RBS and its bid partners, Santander and Fortis, revealed that they were willing to offer €39 a share, trumping the €36.25 a share deal agreed between Barclays and ABN on Monday.
But ABN Amro chief executive Rijkman Groenink reportedly said last night that the RBS team would have to make two separate bids - one for its US bank LaSalle, which it has agreed to sell to Bank of America for £10.5 billion and one for the remainder of ABN Amro.
The RBS consortium had insisted that its approach hinged on ABN pulling the plug on the £10.5 billion sale of LaSalle.

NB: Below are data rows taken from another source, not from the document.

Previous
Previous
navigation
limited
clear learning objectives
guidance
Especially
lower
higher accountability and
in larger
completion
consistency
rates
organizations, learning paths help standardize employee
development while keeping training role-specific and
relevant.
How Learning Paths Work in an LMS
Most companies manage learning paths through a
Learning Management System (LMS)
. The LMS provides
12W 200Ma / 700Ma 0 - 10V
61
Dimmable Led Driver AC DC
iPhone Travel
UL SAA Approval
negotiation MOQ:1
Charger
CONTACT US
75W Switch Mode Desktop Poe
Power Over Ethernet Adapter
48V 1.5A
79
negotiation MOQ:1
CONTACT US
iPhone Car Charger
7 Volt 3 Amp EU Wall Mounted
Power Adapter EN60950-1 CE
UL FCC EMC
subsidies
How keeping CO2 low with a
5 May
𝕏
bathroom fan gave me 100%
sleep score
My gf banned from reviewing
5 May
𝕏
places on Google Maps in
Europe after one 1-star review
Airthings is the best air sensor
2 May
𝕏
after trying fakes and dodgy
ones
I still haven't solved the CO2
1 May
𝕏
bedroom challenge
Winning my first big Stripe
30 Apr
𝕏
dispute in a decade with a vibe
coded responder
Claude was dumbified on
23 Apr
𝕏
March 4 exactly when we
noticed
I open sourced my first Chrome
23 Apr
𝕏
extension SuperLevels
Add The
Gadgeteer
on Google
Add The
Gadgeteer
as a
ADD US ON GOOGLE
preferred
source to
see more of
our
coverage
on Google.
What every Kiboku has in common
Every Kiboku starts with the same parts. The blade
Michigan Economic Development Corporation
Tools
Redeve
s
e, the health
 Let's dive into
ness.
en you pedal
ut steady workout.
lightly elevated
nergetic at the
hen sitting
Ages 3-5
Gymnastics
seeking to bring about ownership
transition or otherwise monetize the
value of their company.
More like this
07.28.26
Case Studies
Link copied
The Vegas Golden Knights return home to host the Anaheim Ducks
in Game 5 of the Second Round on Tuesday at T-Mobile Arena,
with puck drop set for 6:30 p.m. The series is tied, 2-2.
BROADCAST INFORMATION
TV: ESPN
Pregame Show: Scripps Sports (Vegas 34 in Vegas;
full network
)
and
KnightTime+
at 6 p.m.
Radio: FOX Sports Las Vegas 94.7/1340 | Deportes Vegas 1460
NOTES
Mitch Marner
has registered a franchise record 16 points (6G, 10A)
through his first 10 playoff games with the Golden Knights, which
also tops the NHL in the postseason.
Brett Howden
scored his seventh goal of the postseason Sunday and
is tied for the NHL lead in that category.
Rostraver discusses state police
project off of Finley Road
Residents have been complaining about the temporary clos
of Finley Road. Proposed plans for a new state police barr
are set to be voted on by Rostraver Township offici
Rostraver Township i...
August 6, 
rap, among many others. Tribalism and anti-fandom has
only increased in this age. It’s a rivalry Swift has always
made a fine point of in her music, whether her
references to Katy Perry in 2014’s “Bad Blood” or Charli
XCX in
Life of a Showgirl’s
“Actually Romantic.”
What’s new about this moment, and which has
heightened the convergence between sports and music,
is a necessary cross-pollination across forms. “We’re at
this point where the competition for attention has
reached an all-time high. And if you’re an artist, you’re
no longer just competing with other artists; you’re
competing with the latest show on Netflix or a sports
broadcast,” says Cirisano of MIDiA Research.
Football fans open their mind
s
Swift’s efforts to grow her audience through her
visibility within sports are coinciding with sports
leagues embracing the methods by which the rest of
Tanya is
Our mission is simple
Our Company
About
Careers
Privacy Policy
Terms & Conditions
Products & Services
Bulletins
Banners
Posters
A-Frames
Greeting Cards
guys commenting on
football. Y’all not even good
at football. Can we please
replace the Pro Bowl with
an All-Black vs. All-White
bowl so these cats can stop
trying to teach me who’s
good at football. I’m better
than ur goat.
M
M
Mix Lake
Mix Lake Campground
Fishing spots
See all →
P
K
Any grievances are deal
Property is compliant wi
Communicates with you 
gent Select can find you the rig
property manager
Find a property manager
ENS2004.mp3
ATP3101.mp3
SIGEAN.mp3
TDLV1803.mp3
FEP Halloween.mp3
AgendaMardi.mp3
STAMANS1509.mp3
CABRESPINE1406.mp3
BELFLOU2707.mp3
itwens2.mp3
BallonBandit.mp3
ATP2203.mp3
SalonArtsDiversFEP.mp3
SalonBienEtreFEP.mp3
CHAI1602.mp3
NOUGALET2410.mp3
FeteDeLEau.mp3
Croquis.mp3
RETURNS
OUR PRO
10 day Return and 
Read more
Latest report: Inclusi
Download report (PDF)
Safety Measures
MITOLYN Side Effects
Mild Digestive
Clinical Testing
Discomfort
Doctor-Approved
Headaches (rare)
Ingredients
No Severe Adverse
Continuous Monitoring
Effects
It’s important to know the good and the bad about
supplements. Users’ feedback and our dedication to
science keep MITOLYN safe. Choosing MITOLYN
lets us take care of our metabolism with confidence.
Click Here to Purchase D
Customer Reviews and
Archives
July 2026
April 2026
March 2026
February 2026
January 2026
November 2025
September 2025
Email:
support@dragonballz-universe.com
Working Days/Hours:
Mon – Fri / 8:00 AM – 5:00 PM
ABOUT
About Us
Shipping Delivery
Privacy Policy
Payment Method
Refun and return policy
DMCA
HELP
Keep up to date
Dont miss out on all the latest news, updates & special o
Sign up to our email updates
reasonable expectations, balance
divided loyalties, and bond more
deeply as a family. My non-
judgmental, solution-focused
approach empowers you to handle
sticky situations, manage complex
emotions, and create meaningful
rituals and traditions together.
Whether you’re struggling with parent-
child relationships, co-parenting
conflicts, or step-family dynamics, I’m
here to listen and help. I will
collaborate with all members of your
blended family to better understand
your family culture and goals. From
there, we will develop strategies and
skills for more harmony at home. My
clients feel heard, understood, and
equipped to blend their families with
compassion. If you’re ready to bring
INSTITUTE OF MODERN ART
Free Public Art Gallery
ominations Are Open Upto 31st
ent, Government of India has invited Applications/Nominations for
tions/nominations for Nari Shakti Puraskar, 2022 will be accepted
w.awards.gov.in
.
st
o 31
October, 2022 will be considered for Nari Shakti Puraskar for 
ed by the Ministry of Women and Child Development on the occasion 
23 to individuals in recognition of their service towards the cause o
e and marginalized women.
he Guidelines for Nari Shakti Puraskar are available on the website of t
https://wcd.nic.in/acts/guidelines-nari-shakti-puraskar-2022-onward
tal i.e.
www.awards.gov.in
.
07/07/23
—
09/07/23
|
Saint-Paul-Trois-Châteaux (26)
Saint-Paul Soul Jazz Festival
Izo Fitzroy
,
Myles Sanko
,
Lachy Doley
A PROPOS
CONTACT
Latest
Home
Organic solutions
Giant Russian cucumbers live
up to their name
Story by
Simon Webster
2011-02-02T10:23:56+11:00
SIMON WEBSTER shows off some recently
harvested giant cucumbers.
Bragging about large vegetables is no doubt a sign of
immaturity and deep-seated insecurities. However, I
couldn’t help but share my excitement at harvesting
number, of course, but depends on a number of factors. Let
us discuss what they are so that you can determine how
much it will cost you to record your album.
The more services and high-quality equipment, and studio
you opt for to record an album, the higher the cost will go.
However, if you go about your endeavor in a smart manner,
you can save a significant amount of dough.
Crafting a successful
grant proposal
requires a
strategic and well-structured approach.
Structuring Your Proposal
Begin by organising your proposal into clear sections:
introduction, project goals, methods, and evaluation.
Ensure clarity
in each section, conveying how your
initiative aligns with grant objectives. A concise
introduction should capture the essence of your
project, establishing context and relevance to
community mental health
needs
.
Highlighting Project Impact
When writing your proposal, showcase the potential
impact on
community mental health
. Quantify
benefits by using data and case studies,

Sources today said executives from the two sides were set to hold a conference call later tonight after Royal Bank of Scotland's annual general meeting in Edinburgh.
Under the terms of the LaSalle deal, any rival bank wanting to bid for the American business has two weeks to table an alternative offer.
But even then, Bank of America has the right to match the new bidder’s proposal during the next five business days.
ABN Amro has to pay $200 million if Bank of America does not match a rival offer.
ABN's rebel shareholder, the hedge fund TCI said the Dutch bank should recommend RBS's bid. “The board of ABN Amro must recommend the RBS consortium offer, subject to the diligence condition being met,” it said.
But Ian Poulter, a Teather & Greenwood analyst, said it was too early to tell who will win because of the LaSalle deal.
“Unless there is a way ABN can pull out of the Bank of America agreement it’s quite difficult to see how the RBS offer can proceed," he said.
The RBS-led consortium said its offer price represented a 13 per cent premium and “superior” value for ABN shareholders.